Re: adding cache tier in productive hammer environment

[Date Prev][Date Next][Thread Prev][Thread Next][Date Index][Thread Index]

 



Hi Oliver,

 

 

Have you tried tuning some of the cluster settings to fix the IO errors in the VMs?

We found some of the same issues when reweighting, backfilling and removing large snapshots. By minimizing the number of concurrent backfills and prioritizing client IO we can now add/remove OSDs without the VMs throwing those nasty IO errors.

We have been running a 3 node cluster for about a year now on Hammer with 45 2TB SATA OSDs and no SSDs. It's backing KVM hosts and RBD images.

Here are the things we changed:

ceph tell osd.* injectargs '--osd-max-backfills 1'
ceph tell osd.* injectargs '--osd-max-recovery-threads 1'
ceph tell osd.* injectargs '--osd-recovery-op-priority 1'
ceph tell osd.* injectargs '--osd-client-op-priority 63'
ceph tell osd.* injectargs '--osd-recovery-max-active 1'
ceph tell osd.* injectargs '--osd-snap-trim-sleep 0.1'

Recovery may take a little longer while backfilling, but the cluster is still responsive and we have happy VMs now.

I've collected these from various posts from the ceph-users list.

Maybe they will help you if you haven't tried them already.

 

Chris

 

On 2016-04-07 4:18 am, Oliver Dzombic wrote:

Hi Christian,

thank you for answering, i appriciate your time !

---

Its used for RBD hosted vm's and also cephfs hosted vm's.

Well the basic problem is/was that single OSD's simply go out/down.
Ending in SATA BUS error's for the VM's which have to be rebooted, if
they anyway can, because as long as OSD's are missing in that szenario,
the customer cant start their vm's.

Installing/checking munin discovered a very high drive utilization. And
this way simply an overload of the cluster.

The initial setup was 4 nodes, with 4x mon and each 3x 6 TB HDD and 1x
SSD for journal.

So i started to add more OSD's ( 2 nodes, with 3x 6 TB HDD and 1x SSD
for journal ).

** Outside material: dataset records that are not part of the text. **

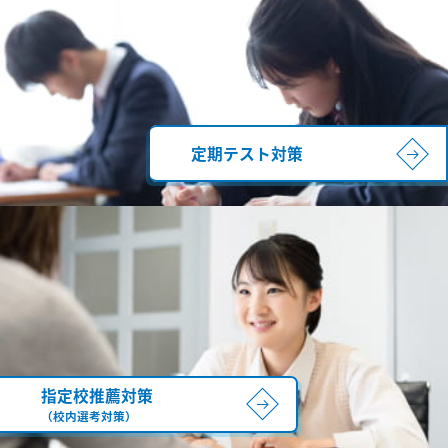
定期テスト対策
指定校推薦対策
（校内選考対策）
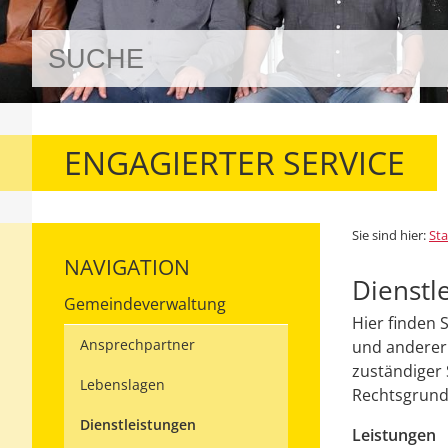
ENGAGIERTER SERVICE
Sie sind hier:
Sta
NAVIGATION
Dienstl
Gemeindeverwaltung
Hier finden 
Ansprechpartner
und anderer 
zuständiger 
Lebenslagen
Rechtsgrundl
Dienstleistungen
Leistungen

And, as first aid, reducing the replication from 3 to 2
to reduce the (write) load of the cluster.

I planed to wait until the new LTS is out, but i already added now
another node with 10x 3 TB HDD and 2x SSD for journal and 2-3x SSD for
tier cache ( changing strategy and increasing the number of drives while
reducing the size - was an design mistake from me ).

 osdmap e31602: 28 osds: 28 up, 28 in
            flags noscrub,nodeep-scrub
      pgmap v13849513: 1428 pgs, 5 pools, 19418 GB data, 4932 kobjects
            39270 GB used, 88290 GB / 124 TB avail
                1428 active+clean



The range goes from 200 op/s to around 5000 op/s.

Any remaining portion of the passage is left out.